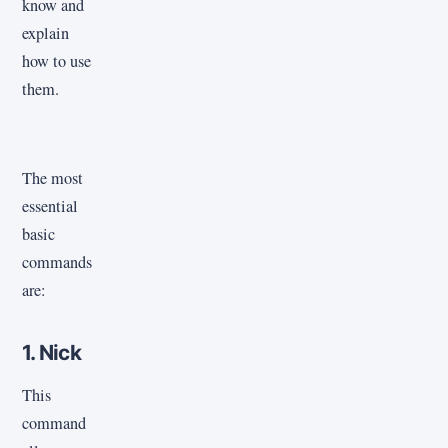
know and
explain
how to use
them.
The most
essential
basic
commands
are:
1. Nick
This
command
·····
Required action: For this exercise, write the listing out again exactly, excluding all images.

Response:
know and
explain
how to use
them.
The most
essential
basic
commands
are:
1. Nick
This
command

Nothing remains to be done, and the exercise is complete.